Back emf of DC Motor

BACK EMF

In a DC motor when the armature rotates, the conductors cut the lines of force of magnet field, so that an emf is induced in the armature. This induced emf acts in opposition to the current in the machine and the applied voltage so this emf is called back emf or counter emf. According to lenz's law, the direction of the back emf opposes the supply voltage the back emf is calculated from the equation of induced emf in the generator.

E_b = $ZNP / 60A

Where

ϕ - flux/pole in wb

P - Number of poles

Z - Total number of conductors in the armature

N - Speed in rpm

A - No of parallel paths

The equivalent circuit of a motor is shown in fig 3.25. Here, the armature circuit is equivalent to a source of emf E_b, in series with a resistance R_a and a DC supply is applied across, series connection of R_a and E_b.
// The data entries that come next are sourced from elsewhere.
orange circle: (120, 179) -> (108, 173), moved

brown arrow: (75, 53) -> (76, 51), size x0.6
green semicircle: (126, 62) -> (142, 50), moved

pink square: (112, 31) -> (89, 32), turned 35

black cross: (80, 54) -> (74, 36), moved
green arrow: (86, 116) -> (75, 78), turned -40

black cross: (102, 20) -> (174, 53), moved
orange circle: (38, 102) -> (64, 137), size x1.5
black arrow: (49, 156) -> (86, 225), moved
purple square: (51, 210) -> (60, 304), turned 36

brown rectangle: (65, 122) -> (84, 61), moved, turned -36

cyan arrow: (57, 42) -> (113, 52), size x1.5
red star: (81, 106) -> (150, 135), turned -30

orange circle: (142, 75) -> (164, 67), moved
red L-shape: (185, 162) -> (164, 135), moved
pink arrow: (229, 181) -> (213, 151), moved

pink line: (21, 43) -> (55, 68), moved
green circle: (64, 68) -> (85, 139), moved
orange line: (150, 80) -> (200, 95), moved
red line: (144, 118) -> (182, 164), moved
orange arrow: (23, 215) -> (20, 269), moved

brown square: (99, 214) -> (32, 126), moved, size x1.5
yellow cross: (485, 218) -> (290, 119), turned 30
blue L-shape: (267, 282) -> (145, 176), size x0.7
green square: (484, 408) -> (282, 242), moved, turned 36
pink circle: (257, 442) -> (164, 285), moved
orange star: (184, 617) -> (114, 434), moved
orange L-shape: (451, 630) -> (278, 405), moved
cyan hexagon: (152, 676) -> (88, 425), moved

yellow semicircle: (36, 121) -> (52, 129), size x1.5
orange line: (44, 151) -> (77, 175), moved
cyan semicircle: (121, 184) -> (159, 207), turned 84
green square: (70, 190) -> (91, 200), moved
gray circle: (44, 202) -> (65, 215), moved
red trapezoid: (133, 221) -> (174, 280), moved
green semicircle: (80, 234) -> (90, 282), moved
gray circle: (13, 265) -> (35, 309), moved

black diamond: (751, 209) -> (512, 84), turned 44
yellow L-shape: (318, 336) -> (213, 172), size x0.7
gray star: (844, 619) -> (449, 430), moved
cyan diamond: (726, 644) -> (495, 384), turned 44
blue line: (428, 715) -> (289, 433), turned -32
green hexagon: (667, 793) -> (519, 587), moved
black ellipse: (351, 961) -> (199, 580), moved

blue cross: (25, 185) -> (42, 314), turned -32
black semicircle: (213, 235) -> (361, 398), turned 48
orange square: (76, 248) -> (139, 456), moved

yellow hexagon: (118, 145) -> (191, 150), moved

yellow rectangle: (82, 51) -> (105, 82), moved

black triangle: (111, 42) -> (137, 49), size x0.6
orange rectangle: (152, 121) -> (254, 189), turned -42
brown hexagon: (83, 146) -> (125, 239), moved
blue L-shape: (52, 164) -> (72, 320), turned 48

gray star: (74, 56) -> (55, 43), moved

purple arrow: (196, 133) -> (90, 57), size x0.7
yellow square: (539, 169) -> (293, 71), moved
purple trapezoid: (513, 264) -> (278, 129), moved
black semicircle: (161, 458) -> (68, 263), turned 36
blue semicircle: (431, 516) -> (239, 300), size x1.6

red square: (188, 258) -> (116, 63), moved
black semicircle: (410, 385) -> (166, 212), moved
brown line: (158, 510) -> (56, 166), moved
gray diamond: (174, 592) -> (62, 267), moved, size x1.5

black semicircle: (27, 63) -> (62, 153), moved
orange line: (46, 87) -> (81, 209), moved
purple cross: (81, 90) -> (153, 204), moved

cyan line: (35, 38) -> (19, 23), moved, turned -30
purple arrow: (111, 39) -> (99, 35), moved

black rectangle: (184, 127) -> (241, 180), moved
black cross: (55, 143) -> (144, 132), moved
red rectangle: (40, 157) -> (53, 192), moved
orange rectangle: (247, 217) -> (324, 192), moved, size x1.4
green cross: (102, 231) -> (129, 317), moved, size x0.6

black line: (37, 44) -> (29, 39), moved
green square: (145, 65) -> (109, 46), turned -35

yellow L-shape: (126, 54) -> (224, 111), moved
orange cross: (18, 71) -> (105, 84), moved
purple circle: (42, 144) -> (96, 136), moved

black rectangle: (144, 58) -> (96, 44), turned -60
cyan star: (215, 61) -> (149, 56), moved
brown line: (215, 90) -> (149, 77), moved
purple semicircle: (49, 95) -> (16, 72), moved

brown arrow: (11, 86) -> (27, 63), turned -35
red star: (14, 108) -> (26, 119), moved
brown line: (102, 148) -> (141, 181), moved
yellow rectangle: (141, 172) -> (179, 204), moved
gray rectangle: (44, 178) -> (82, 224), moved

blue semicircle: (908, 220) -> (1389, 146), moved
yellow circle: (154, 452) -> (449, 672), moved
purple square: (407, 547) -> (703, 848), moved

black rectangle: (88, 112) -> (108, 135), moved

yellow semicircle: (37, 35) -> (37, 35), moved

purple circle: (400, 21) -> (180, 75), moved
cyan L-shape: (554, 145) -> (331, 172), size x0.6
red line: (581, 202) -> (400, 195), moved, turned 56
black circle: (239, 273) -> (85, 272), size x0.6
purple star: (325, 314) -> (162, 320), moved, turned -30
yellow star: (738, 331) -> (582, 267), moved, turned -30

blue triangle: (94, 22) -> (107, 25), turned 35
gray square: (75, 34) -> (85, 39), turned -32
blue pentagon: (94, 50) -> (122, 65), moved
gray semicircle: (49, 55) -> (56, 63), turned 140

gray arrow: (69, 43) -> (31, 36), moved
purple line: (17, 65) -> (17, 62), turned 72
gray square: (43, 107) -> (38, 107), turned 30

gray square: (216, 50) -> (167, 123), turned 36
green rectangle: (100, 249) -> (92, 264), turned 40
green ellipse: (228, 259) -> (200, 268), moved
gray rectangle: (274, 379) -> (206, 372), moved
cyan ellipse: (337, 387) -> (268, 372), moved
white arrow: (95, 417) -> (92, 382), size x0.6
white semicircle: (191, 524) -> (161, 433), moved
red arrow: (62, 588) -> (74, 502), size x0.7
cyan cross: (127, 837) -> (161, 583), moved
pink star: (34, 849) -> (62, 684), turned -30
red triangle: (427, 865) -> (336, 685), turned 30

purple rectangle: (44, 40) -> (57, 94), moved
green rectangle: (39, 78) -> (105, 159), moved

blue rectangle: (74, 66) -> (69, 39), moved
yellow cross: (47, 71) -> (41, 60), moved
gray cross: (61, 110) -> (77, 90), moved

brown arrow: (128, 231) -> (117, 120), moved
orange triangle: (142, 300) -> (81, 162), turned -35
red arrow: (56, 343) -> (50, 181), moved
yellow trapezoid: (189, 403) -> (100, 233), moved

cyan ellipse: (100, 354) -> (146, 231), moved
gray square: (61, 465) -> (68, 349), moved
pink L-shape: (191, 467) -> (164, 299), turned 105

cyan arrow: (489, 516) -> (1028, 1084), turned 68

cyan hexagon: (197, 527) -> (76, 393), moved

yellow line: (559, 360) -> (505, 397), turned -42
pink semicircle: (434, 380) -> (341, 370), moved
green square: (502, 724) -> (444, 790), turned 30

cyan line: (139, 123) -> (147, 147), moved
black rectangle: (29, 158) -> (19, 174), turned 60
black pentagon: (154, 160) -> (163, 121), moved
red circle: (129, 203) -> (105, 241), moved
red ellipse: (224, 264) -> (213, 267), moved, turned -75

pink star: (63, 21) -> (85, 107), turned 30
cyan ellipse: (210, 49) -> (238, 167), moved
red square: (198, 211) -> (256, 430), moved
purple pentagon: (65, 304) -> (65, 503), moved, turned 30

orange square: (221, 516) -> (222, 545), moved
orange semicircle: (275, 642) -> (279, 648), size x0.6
The voltage equation is

V = E_b + I_aR_a

From the above voltage equation

Armature current I_a = V – E_b / R_a

Where

V - Applied voltage

E_b - Back emf

I_a - Armature current

R_a - Armature resistance

V - E_b - Net voltage in the armature circuit

 (i) If the motor speed is high, back emf E_b is large and armature current is small.

(ii) If the motor speed is low, back emf E_b will be less and armature current is more.

Example: 7

A 4 pole DC motor takes an armature current of 150 A at 440 V. If its armature circuit has a resistance of 0.15Ω. What will be the back emf at this load?

Voltage equation of DC motor is

V = E_b + I_aR_a

E_b = V - I_aR_a = 440-(150 × 0.15)

= 440 - 22.5

E = 417.5 V